Bisnis.com, JAKARTA – Meski kinerja perdagangan sepanjang semester I/2020 mencatatkan surplus hingga US$5,5 miliar, pemerintah menegaskan risiko pelemahan ekonomi masih terbuka.
Direktur Jenderal Pengembangan Ekspor Nasional (PEN) Kementerian Perdagangan Kasan mengatakan surplus ini bukan semata-mata karena ekspor yang meningkat ataupun mengalami perbaikan, tetapi lebih karena penurunan impor.
"Penurunan impor lebih dalam sehingga memicu terjadinya suprlus semester 1," ujarnya dalam Mid-Year Economic Outlook 2020, Selasa (28/7/2020).
Untuk itu, dia meminta semua pihak jangan puas melihat kinerja perdagangan karena sejumlah Negara mitra dagang Indonesia pun sudah atau akan mengalami resesi pada tahun ini.
“Kita perlu lihat juga, meskipun status beberapa negara yang resesi, kalau kita lihat negara tujuan ekspor utama, ke AS masih naik hampir 2 persen, Swiss juga ditopang perhiasan, ke Australia dan RRC [Republik Rakyat China] juga naik,” tekannya.
Namun, dia mengakui ekspor ke Singapura, Jepang, India mencatatkan turun. Adapun, penurunan perdagangan terbesar yaitu ke Malaysia dan India.
Untuk itu, Kasan mengemukakan pihaknya akan mendorong kinerja perdagangan melalui dua strategi yakni pendekatan jangka pendek dan jangka panjang.
Strategi jangka pendek akan fokus pada tiga hal yakni, pertama sektor yang tumbuh positif selama pandemi seperti makanan dan minuman, serta alat kesehatan.
Kedua, negara-negara yang diprediksi pulih terkait rantai pasokan global, terutama di negara sentra seperti China dan Jepang.

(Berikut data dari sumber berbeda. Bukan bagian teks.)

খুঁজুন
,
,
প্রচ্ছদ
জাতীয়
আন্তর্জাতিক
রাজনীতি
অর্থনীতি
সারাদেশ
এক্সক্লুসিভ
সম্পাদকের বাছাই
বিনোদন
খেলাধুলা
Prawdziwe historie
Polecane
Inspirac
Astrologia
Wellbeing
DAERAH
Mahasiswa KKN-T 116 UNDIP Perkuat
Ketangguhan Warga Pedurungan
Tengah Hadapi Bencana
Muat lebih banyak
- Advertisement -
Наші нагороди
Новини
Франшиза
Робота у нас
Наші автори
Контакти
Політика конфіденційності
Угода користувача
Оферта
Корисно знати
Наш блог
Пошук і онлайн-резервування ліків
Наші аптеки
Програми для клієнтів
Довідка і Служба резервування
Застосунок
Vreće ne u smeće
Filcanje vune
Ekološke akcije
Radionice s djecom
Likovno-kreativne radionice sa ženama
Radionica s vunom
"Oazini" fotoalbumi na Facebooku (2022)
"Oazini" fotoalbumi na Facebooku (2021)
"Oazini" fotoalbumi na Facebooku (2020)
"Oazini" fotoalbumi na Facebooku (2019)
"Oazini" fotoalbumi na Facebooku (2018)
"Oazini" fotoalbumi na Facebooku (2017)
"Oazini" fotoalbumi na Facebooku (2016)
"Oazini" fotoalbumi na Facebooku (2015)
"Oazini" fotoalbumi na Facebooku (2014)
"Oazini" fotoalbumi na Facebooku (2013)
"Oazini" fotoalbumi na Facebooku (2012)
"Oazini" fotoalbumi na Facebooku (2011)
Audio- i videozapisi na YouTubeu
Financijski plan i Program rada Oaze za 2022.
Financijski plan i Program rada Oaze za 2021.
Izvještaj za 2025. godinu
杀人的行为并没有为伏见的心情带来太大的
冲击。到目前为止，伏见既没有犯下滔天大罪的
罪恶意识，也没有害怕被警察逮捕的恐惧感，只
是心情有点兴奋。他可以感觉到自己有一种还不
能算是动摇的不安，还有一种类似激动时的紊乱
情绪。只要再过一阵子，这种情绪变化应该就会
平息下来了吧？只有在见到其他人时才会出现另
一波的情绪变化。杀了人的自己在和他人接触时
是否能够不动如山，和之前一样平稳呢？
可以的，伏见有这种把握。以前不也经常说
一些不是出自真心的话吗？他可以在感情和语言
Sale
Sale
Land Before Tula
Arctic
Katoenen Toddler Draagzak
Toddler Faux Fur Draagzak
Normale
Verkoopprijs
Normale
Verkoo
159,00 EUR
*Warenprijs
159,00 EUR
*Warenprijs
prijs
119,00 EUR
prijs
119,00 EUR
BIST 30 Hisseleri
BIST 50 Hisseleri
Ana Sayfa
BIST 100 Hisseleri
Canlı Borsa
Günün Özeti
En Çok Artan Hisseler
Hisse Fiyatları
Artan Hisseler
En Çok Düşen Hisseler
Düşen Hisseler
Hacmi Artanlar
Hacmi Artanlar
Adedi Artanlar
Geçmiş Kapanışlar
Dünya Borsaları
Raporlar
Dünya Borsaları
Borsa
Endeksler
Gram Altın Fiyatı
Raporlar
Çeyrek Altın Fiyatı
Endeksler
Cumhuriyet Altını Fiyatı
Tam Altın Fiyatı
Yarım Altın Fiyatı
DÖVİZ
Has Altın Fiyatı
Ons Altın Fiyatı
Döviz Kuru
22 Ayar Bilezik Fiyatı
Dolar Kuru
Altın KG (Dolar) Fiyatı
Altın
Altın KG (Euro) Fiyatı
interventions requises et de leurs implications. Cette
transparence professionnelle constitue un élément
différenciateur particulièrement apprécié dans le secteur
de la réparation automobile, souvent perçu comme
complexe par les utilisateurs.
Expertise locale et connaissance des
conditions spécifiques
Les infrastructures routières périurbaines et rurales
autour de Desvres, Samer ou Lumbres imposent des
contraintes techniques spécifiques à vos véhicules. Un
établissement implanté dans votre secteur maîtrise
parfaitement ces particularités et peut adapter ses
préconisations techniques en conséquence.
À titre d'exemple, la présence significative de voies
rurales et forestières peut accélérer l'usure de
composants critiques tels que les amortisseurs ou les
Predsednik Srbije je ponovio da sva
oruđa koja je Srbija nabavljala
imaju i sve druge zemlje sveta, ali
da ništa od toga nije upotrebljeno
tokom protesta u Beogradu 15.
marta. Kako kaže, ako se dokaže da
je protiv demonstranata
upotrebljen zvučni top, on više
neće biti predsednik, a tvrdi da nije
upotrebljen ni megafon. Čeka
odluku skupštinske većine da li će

Ketiga produk baru yang muncul usai pandemi Covid-19. “Saya rasa produk farmasi akan terus tumbuh, dan produk yang berkaitan dengan relokasi industri dari sejumlah negara,” ujarnya.
“Strategi jangka panjang, kita mengacu pada kekuatan produk-produk di negara tujuan ekspor. Kita perlu jaga produk yang punya market power, yang pertumbuhannya baik 5 tahun terakhir, dan menggenjot yang market loss,” tambahnya.